Nun ist der Antrag eindeutig gerichtet an das Kultusministerium. Die Verantwortung zur Gestaltung der UN-Dekade „Bildung für nachhaltige Enzwicklung“ liegt ja beim Ministerium für Landwirtschaft und Umwelt, von dort wird auch der Aktionsplan des Landes Sachsen-Anhalt gesteuert, ein Beispiel ist der Runde Tisch, der viele aktive Partner vereint. Das Kultusministerium ist da zurückhaltender. Ja, natürlich, zur  Umweltbildung gibt es in allen wichtigen schulischen Dokumenten Aussagen in Hülle und Fülle: im Schulgesetz, in den Rahmenrichtlinien bzw. Lehrplänen und in anderen Dokumenten, aber Aussagen zur Bildung für nachhaltige Entwicklung kaum. Deshalb sollte der Antrag in den Schwerpunkten 1 bis 3 lieber darauf abzielen, die  Dreidimensionalität der Bildung für nachhaltige Entwicklung in alle Grundlagendokumenten für Bildung in Kindertagesstätten, in Schulen und in Hochschulen sowie anderen wissenschaftlichen Institutionen und in außerschulischen Einrichtungen aufzunehmen. Dort ist Bildung für nachhaltige Entwicklung bisher kaum verankert;  bearbeitet werden ihre Ziele nur in Form des Bundesprogramms „Transfer 21“ am Landesinstitut für Lehrerfort- und  -weiterbildung und Unterrichtsforschung des Landes Sachsen-Anhalt (LISA), und das an dieser Stelle allerdings sehr gut.

Wenn die veränderte Zielrichtung des Konzepts, so wie es unser Änderungsantrag in Teil 1 vorsieht, akzeptiert wird, dann können wir mit allen Schwerpunkten des Antrages mitgehen.

Nur Nr. 5 wünschen wir uns verändert: Hier beantragen wir eine Koordinierungsstelle des Netzwerkes (oder Beratungsstelle oder Kompetenzzentrum oder Servicezentrum). Und wir könnten uns als Aufgabe nicht nur die Zusammenführung aller Aktivitäten vorstellen, sondern auch Fortbildungsveranstaltungen für Lehrer und Interessierte, Anleitung bei der Errichtung von Schülerfirmen, bes. für Schüler mit Lernschwierigkeiten, Unterstützung bei der Rhythmisierung des Schultages an Ganztagsschulen, Unterstützung bei der Schulprogrammarbeit, Betreuung eines Portals „Bildung für nachhaltige Entwicklung“ zur Öffentlichkeitsarbeit und zur Bündelung aller Aktivitäten.
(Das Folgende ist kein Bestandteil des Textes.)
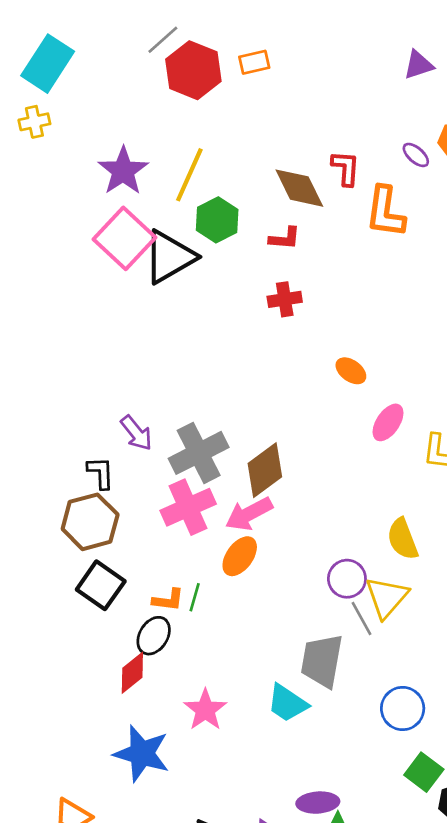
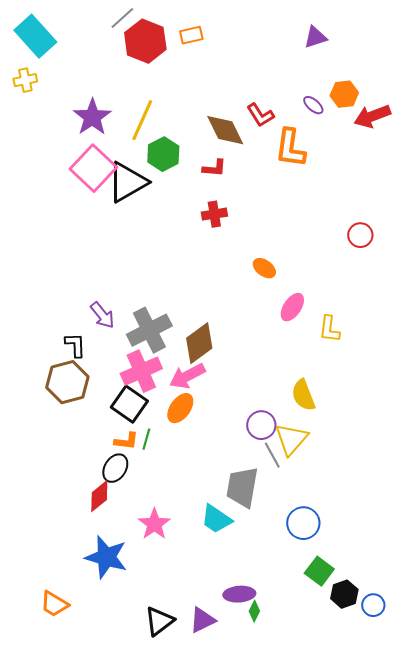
cyan rectangle: (48, 64) -> (35, 36), turned -75
red L-shape: (346, 168) -> (260, 115), turned 144
black square: (101, 585) -> (129, 404), moved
Gute Erfahrungen sind schon vorhanden. Als ehemalige Lehrerin bin ich am ehesten  mit denen am LISA vertraut:

  1. Von hier geht ohnehin die Moderation am Runden Tisch aus, der eine wichtige Rolle im Aktionsplan des Landes Sachsen-Anhalt spielt.
  2. Die Aktivitäten des hier gestalteten Bundesprogramms „Transfer 21“ haben eine  hohe Ausstrahlung auf die Schulen und andere dabei eingebundene Partner des Landes.
  3. Hier gibt es viele Beispiele für Projekte mit überzeugender Dokumentation, dabei legen die Multiplikatoren großen Wert auf die Verbindung von Sach- und Methodenkompetenz. Die Themen, z. B. Schülerfirmen, Syndrome des globalen Wandels, Selbstorganisiertes Lernen,  System- und Gruppenkompetenz, Selbst- und gegenseitige Evaluation geben Anregung für Ideen, die das Leben der Schüler begleiten sollen. Diese Angebote für Schulprojekte und schulinterne Lehrerfortbildungen werden von interessierten Schulen gut angenommen.
  4. Hier ist der Anlaufpunkt für die 12 Multiplikatoren des Landes, die das Thema „Bildung für nachhaltige Entwicklung“ bearbeiten. Von dieser Stelle geht ein Dank an sie und alle anderen Aktiven (Umweltzentren, Öko-Schulen, Jugendwaldheime, BUND, Evangelische Akademie u. a.); ohne sie und ihren Einsatz gäbe es nicht solche Erfolge bei „Transfer 21“; die einschlägigen Boschüren am LISA belegen dies.


Schließen will ich mit einem abgewandelten Sprichwort: „Willst du für ein Jahr vorsorgen, baue Getreide an. Willst du für ein Jahrzehnt vorsorgen, pflanze Bäume. Willst du für ein Jahrhundert vorsorgen, bilde Menschen.“

Ich werbe nochmals für unseren Änderungsantrag:

  1. Zielrichtung des Konzeptes sollte nicht nur die Umweltbildung, sondern Bildung für nachhaltige Entwicklung sein.
  2. Wir sollten nicht nur ein Netzwerk schaffen, sondern auch eine Spinne ins Netz setzen, die die Fäden spinnt und das Netz pflegt.